I’ve put together a few highlights from the two-day event and will share them here:
Climate Change: The first lecture was by a climatologist who presented on the state of the earth’s fragile climate. He presented a rather dark but unfortunately accurate assessment of the earth’s fragile climate. Due to a decade- and possibly century-long thermal delay, we have likely already lost the polar ice caps. Even if we stopped all greenhouse gas emissions tomorrow, the earth would continue to get warmer. (And it goes without saying that stopping all greenhouse gas emissions tomorrow is not even remotely possible.) At this point, we’ll be lucky to prevent massive global extinction, famine, millions of human deaths and other unpleasant effects.
Here’s a useful talking point next time you’re trying to deal with a “global warming is just a theory” blowhard: Out of 928 peer-reviewed scientific studies, 928 conclude that global climate change is happening and is due to human activities. (And yet somehow our fearless leaders seem to need more evidence. Maybe 1000 studies will do it?)
Oil: The good news: we’re never going to run out of oil. The bad news: we’re quickly running out of cheap oil. Due to the magic of free market economics, the price of oil rises as demand outstrips supply. The days of $20 oil are long gone. We might go back to $50 oil for a few years, but from this point on the scale is going to keep moving up. $100 oil will soon be a reality, with $200 oil to follow.
The other good news is that as the price of oil increases, various alternatives become economically feasible. Which means that rising oil prices are Good, and trying to artificially lower oil prices through legislation or other means is a terrible, terrible idea. This is a repeated topic on tadfad, but it is a crucial one. Simply put, we need to pay $3 or more at the pump.
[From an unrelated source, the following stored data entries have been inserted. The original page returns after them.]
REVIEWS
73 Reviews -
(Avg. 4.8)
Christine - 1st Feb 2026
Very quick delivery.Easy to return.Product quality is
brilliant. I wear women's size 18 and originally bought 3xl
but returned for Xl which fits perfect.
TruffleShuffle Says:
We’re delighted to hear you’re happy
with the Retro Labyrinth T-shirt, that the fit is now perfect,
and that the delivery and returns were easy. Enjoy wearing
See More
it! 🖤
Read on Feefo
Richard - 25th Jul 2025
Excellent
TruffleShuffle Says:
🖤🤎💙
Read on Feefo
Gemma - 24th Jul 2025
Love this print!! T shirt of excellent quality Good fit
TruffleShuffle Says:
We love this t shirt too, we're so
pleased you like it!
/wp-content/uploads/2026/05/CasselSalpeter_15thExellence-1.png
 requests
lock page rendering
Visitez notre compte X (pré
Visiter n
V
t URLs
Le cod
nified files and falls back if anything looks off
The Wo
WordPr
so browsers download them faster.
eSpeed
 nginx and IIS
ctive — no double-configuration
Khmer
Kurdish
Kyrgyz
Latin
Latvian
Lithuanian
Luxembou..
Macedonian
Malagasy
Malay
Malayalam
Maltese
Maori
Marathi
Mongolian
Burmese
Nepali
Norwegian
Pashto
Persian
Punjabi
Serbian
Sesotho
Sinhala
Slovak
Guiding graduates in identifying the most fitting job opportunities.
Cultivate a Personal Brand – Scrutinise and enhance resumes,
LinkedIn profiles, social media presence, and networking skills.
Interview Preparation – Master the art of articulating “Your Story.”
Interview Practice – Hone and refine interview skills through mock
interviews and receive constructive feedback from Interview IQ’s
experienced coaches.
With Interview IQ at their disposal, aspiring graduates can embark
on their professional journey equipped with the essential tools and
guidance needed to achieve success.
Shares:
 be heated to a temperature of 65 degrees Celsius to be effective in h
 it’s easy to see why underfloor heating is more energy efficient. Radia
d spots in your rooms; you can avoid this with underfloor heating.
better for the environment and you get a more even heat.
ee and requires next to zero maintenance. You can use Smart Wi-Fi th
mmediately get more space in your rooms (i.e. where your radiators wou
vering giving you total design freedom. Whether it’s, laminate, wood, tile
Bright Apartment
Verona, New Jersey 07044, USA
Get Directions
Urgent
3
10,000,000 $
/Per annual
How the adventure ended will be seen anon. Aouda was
It’s the only way we’ll ever escape complete foreign oil dependence.
Nuclear: The symposium hosted a gentleman from France to discuss nuclear options and illustrate the remarkable improvements in technology since the 1970s when we built the last U.S. nuclear power plant. I’ve been sitting the fence on nuclear for awhile, but considering all the information we have, it appears that we no longer have much of a choice–we must start building nuclear power plants if we have any hope of lowering our CO2 emissions. Nuclear can scale to replace coal plants and is cost-competitive. Modern designs are much safer than the older generation and can be designed to significantly reduce or eliminate nuclear waste.
The largest problem with nuclear seems to be fear. My response is this: We can continue to pump ever-more CO2 into the atmosphere and all but guarantee catastrophic global climate change, or we can build a few hundred new nuclear power plants and live with the extremely small chance of a catastrophic nuclear accident. We no longer have the luxury of choosing the best option. We’re faced with the hard reality of choosing the lesser of two evils. And from what I’ve learned, nuclear is far less evil than at atmosphere with 750ppm CO2!
. . .
I could go on, but I need to study for my exams. I hope I’ve at least inspired a few of you to read more about energy options and energy policy.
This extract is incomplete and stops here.